BILD: Hilde Firtel im Gespräch mit jungen Frauen

Von Walter Flick

Am 2. Dezember 1991 starb im Frankfurter Rot-Kreuz-Krankenhaus im Alter von 81 Jahren die österreichische Konvertitin Hilde Firtel, Nachkriegs-Gesandte der Legion Mariens für Deutschland und die Schweiz.

Rund 30 Jahre nach ihrem Tod gibt es insbesondere durch einen Artikel des irischen Priesters Father O´Carrol und durch einen Aufsatz der Musikwissenschaftlerin Ulrike Keil neue Erkenntnisse zu ihrer Konversion sowie zu ihrem musikalischen und kompositorischen Wirken.

Niemand von denen, die Hilde Firtel noch gekannt haben, konnten mir bisher etwas Näheres zu ihrem Glaubensübertritt und zu ihrem Werk als Komponistin sagen. Offenbar hat sie selber über diese Punkte kaum gesprochen.

Hilde Firtel war ein Multitalent, für die Legion Mariens aber der „Frank Duff Deutschlands“, wie es Pfarrer Spiegel, langjähriger Geistlicher Leiter des Senatus Frankfurt, in einem Nachruf-Artikel der „Stimme der Legion“ schrieb.

Wiener Jüdin, musikalische Karriere und Atheistin

Hilde Firtel wurde am 23. Juli 1910 – einem Samstag (Sabbat) – als Tochter jüdischer Eltern des gehobenen Bürgertums in Wien geboren  –  sie hatte noch einen 1915 geborenen Bruder Georg – und wuchs im dichtbebauten 4. Bezirk der Innenstadt mit dem Mittelpunkt der bedeutenden barocken Karlskirche auf.
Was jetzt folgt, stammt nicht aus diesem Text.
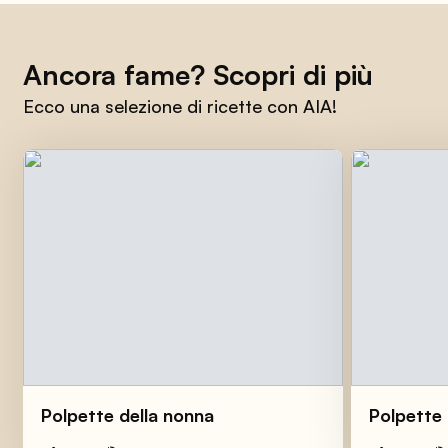
Ancora fame? Scopri di più
Ecco una selezione di ricette con AIA!
Polpette della nonna
Polpette 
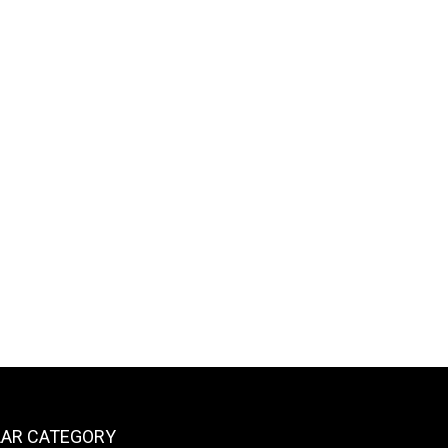
AR CATEGORY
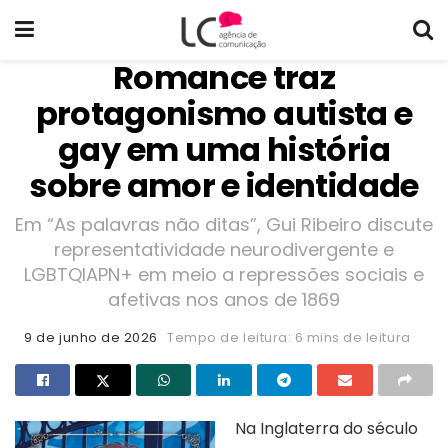
Romance traz
protagonismo autista e
gay em uma história
sobre amor e identidade
Em “As palavras não ditas”, Gui Ribeiro discute
representatividade neurodivergente e
LGBTQIAPN+ em meio a repressões sociais e
afetivas nos anos de 1869
9 de junho de 2026
Tempo de leitura: 6 mins de leitura
Na Inglaterra do século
Wien war 1910 mit 2,1 Millionen Einwohnern zu einer Weltmetropole mit einem blühenden kulturellen Leben und zu einem Zentrum jüdischer Kultur herangewachsen. Dieses geistige Umfeld wird sicher nicht ohne Einfluß auf Hilde gewesen sein.

Der Vater Rudolf Firtel, Prokurist einer Immobilienfirma, und die Mutter Roze waren sehr musikliebend und passionierte Sänger. Informationen über ihren musikalischen Werdegang haben wir insbesondere durch ein Interview, das die Musikwissenschaftlerin Ulrike Keil im Mai 1991 kurz vor Hildes Tod geführt hat und das – wie auch noch erhaltene Kompositionen Hildes –  im Frankfurter Archiv „Musik und Frau“ hinterlegt ist.

Die Eltern förderten schon früh die musikalische Ausbildung ihrer Tochter, die bereits als 5-Jährige Klavierunterricht erhielt. Hilde besuchte das Gymnasium und parallel dazu die Akademie für Musik und darstellende Kunst.

Um 1926 entstanden ihre ersten Kompositionsversuche, z.B. ein Klavierstück für ihren Vater. Nachdem sie 1931 die Reifeprüfungen in Klavier und Komposition abgelegt hatte, studierte sie das Kapellmeisterfach und Komposition.

BILD: Hilde Firtel am Klavier 1939 in Manchester.

Ihre umfassende musikalische Ausbildung schloss sie 1933 an der Wiener Akademie einschließlich eines für Frauen damals ungewöhnlichen Dirigenten-Diploms mit Auszeichnung ab. Im Mai 1933 dirigierte sie das Wiener Frauensymphonie-Orchester im Musiksaal in Anwesenheit des Wiener Kardinals Innitzer und anschließenden überschwänglichen Presseberichten.

Im Frühjahr 1933 verschlechterte sich die familiäre Situation der Firtels.Der Vater erkrankte an Tuberkulose, starb 1934 mit 59 Jahren und der Bruder wurde arbeitslos.

Um Geld zu verdienen, nahm Hilde ein Engagement als Pianistin in Tingeltangel-Truppen wie den Wiener „Singing babies“ und „Fritz Feverits Coeur Damen“ an und reiste „drei unglückliche Jahre“ (U. Keil-Interview) durch Europa u.a. mit Auftritten in Paris und London.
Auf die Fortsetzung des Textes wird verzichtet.